Durante las fiestas decembrinas en Colombia, el uso de pólvora y fuegos artificiales puede causar estrés severo en gatos debido a los ruidos intensos. Expertos recomiendan observar signos de miedo para proteger a las mascotas. Medidas preventivas ayudan a mitigar el impacto en su bienestar.
En Cali, Colombia, las celebraciones de fin de año incluyen tradiciones con pólvora que simbolizan alegría y renovación, pero generan riesgos para la salud pública, el medio ambiente y los animales domésticos. Cada diciembre, los fuegos artificiales producen sonidos que superan los 150 decibeles, afectando especialmente a gatos por su oído sensible. Estos ruidos provocan estrés agudo, taquicardia, hiperventilación, desorientación, ansiedad e incluso comportamientos agresivos en los mininos.

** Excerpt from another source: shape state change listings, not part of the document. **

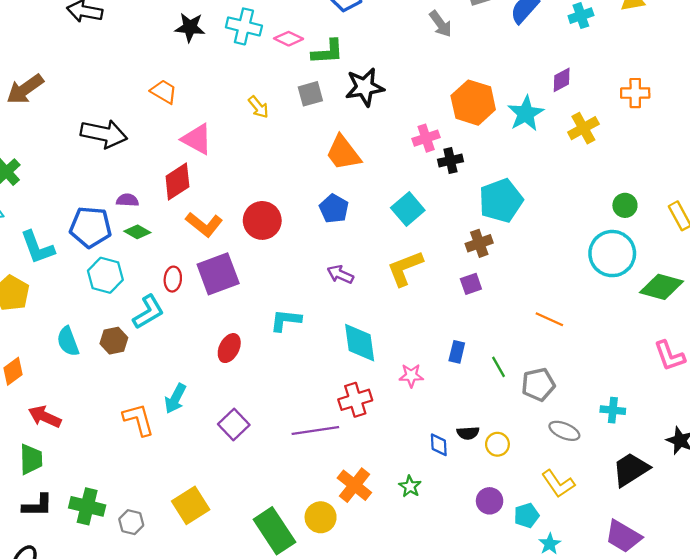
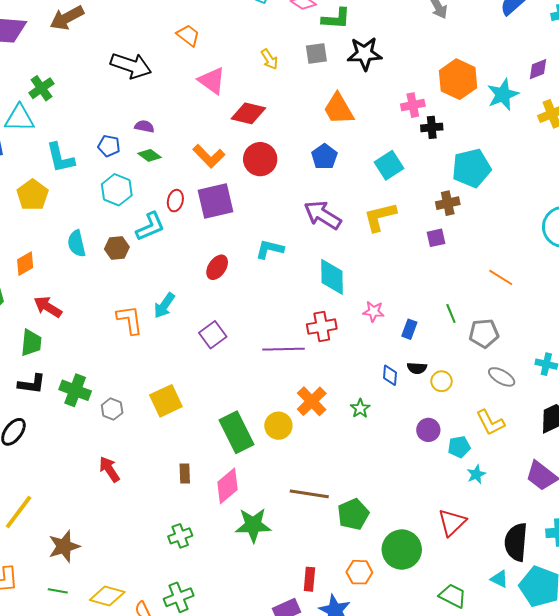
red diamond: (177, 181) -> (248, 113), moved, turned 40
blue pentagon: (90, 227) -> (109, 146), size x0.6
purple arrow: (340, 274) -> (323, 215), size x1.6
blue rectangle: (457, 352) -> (409, 329), moved

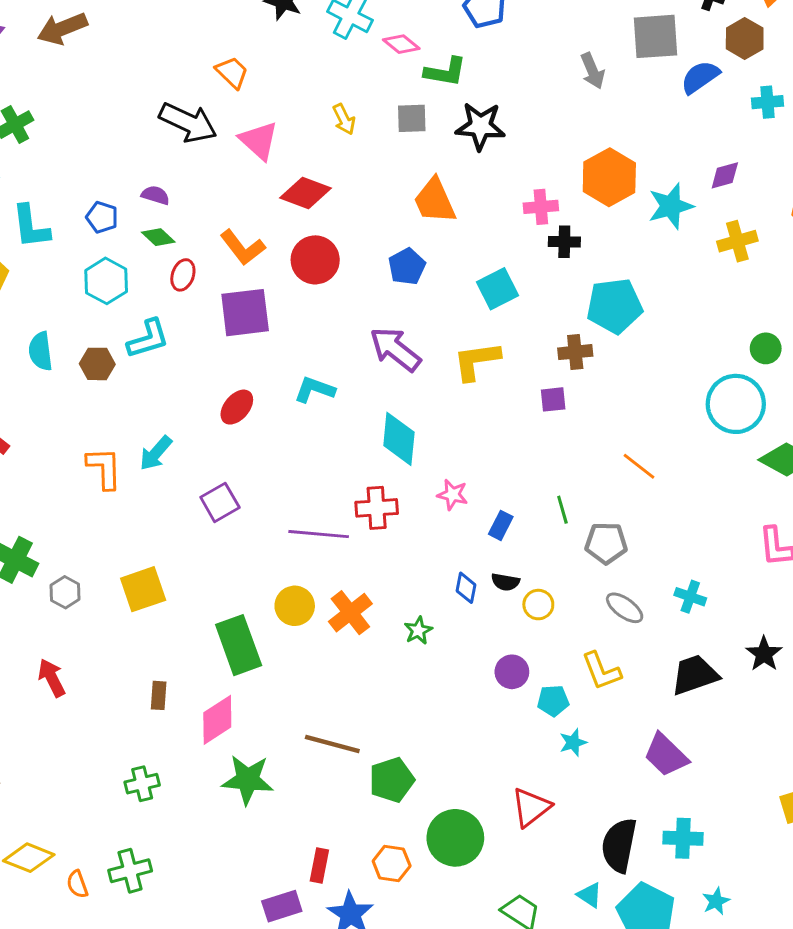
black arrow: (131, 66) -> (188, 123), moved
red ellipse: (175, 201) -> (183, 275), moved
yellow circle: (278, 426) -> (295, 606), moved

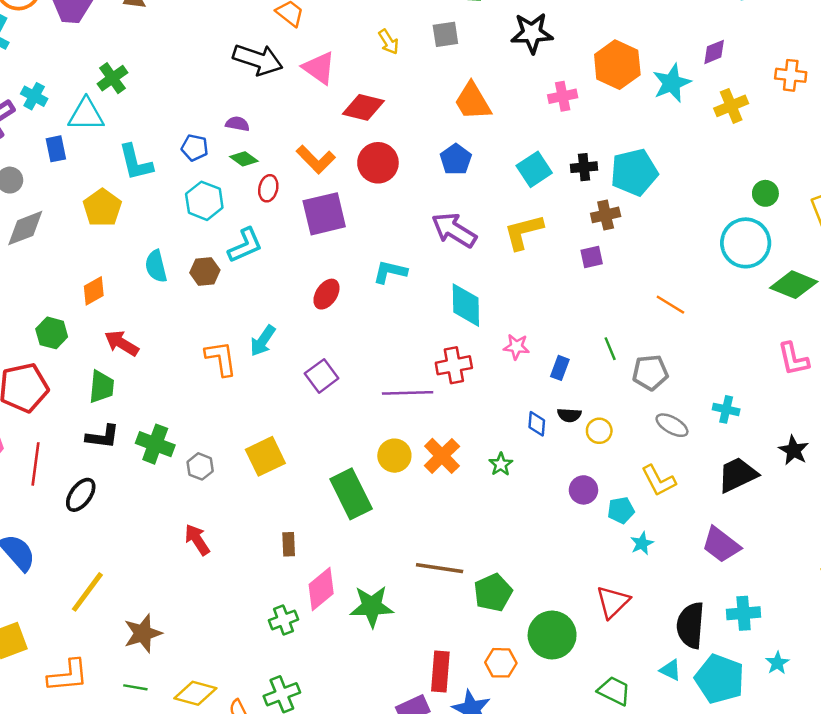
black star: (480, 126) -> (532, 33), moved
black cross: (564, 242) -> (584, 167), moved
pink diamond: (217, 720) -> (321, 589), moved
red rectangle: (319, 866) -> (440, 672), size x1.4

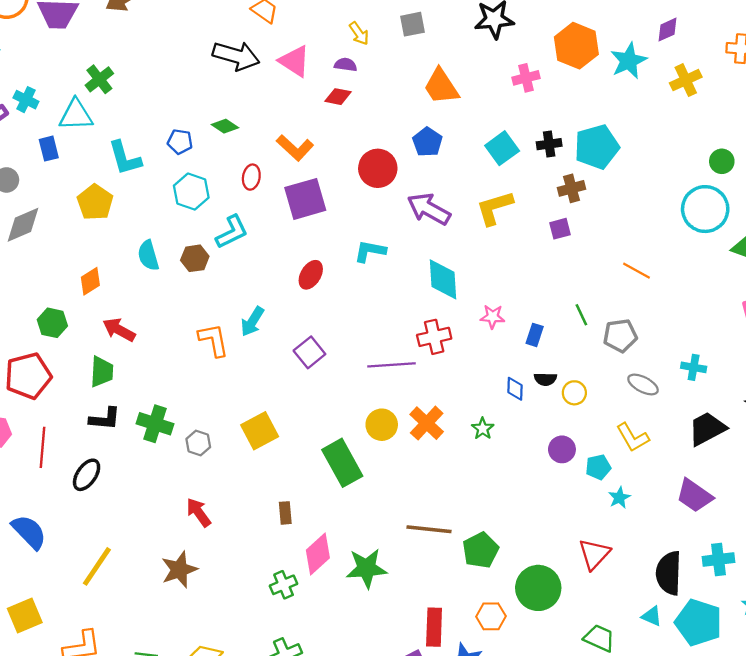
red diamond: (363, 107) -> (338, 97), size x0.7
purple semicircle: (237, 124) -> (346, 65), moved
green diamond: (244, 159) -> (225, 126), moved
red circle: (378, 163) -> (378, 168), moved
brown star: (143, 633) -> (179, 570), moved

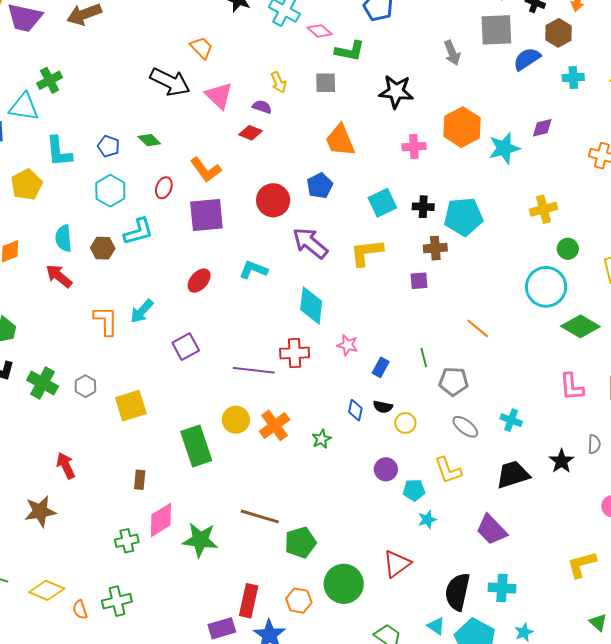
yellow cross: (686, 80) -> (544, 209), moved
red arrow: (119, 330) -> (59, 276), moved
gray hexagon: (198, 443) -> (85, 386), moved

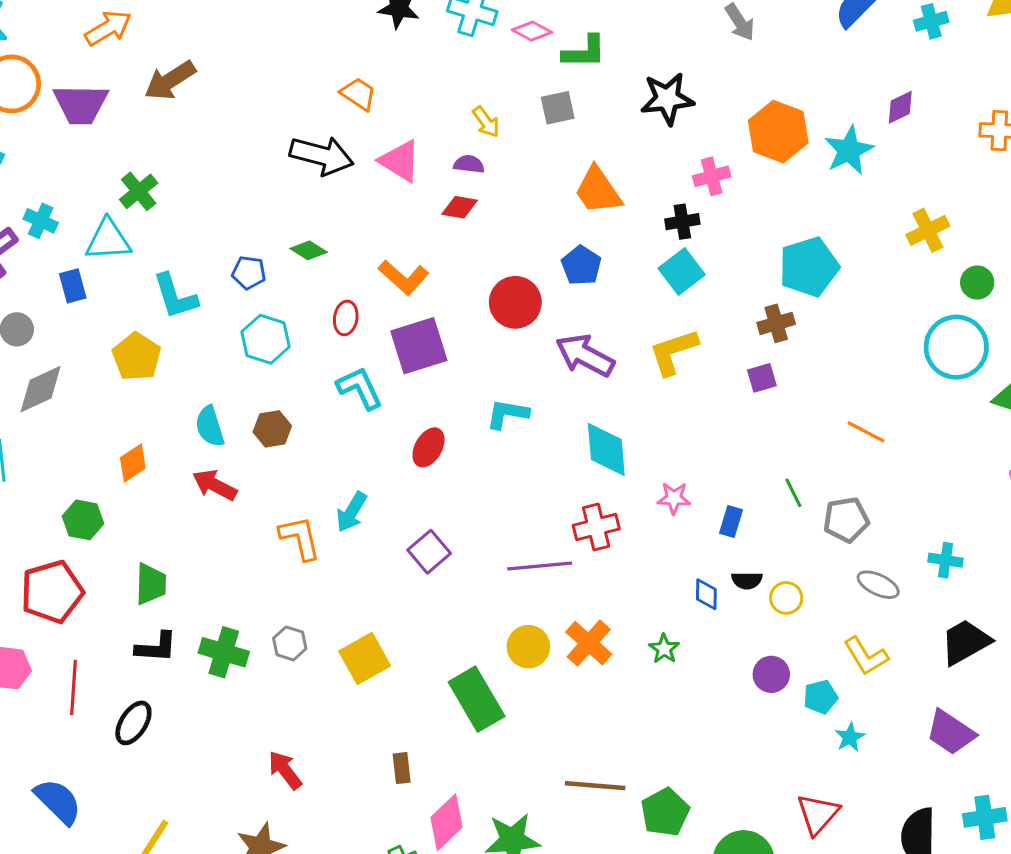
black cross: (423, 207) -> (682, 222), moved
cyan L-shape: (139, 232) -> (360, 388), moved, turned -88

Para identificar si la pólvora impacta a un gato, los dueños deben prestar atención a señales como la búsqueda de refugios en closets, debajo de camas o rincones oscuros. Cambios en la vocalización indican miedo, y algunos gatos arañan, huyen o rechazan la comida por horas, lo que refleja pánico o ansiedad intensa. Estudios de protección animal destacan que muchos gatos se esconden por periodos prolongados durante estos eventos.
Para protegerlos, se sugiere preparar un espacio cerrado con cobijas, música suave y la cama habitual del gato, lo que atenúa el ruido y las luces brillantes. Evitar gritos o movimientos abruptos es clave, ya que los gatos se calman mejor en entornos seguros. Difusores de feromonas reducen la ansiedad, y en casos extremos, un veterinario podría prescribir ansiolíticos suaves. Estas acciones permiten que las mascotas transiten las fiestas con menor alteración.